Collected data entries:
[Start of Attachment]
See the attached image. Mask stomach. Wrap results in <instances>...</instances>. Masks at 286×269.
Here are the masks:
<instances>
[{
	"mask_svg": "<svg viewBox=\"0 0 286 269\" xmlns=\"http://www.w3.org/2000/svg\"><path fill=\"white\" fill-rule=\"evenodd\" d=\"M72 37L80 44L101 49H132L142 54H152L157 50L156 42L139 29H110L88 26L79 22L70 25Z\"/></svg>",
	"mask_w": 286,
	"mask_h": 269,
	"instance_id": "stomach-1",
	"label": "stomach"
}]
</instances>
[End of Attachment]
[Start of Attachment]
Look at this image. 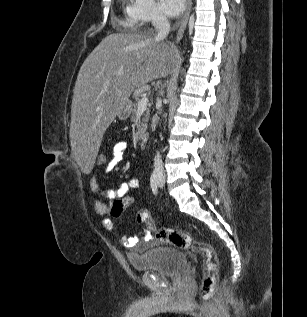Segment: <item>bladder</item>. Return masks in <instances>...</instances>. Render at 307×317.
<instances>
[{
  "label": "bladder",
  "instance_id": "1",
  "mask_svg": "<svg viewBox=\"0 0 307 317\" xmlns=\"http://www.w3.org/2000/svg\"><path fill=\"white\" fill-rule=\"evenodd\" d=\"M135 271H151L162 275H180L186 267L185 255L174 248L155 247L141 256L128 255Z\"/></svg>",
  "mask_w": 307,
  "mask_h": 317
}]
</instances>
[End of Attachment]
[Start of Attachment]
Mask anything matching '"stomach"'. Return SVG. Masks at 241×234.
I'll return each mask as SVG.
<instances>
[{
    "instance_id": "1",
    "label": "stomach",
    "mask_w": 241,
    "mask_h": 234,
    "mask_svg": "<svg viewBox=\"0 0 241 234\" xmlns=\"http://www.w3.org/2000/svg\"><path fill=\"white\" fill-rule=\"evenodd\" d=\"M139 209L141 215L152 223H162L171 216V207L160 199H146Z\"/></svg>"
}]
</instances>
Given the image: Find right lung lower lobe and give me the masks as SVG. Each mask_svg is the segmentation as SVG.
[End of Attachment]
INSTRUCTIONS TO FOLLOW:
The reply should consist solely of the lines above from the one that has "Mask anything matching" through the one that has "Given the image: Find", reproduced exactly.

ANSWER SPACE:
Mask anything matching '"stomach"'. Return SVG. Masks at 241×234.
I'll return each mask as SVG.
<instances>
[{
    "instance_id": "1",
    "label": "stomach",
    "mask_w": 241,
    "mask_h": 234,
    "mask_svg": "<svg viewBox=\"0 0 241 234\" xmlns=\"http://www.w3.org/2000/svg\"><path fill=\"white\" fill-rule=\"evenodd\" d=\"M139 209L141 215L152 223H162L171 216V207L160 199H146Z\"/></svg>"
}]
</instances>
Given the image: Find right lung lower lobe and give me the masks as SVG. Each mask_svg is the segmentation as SVG.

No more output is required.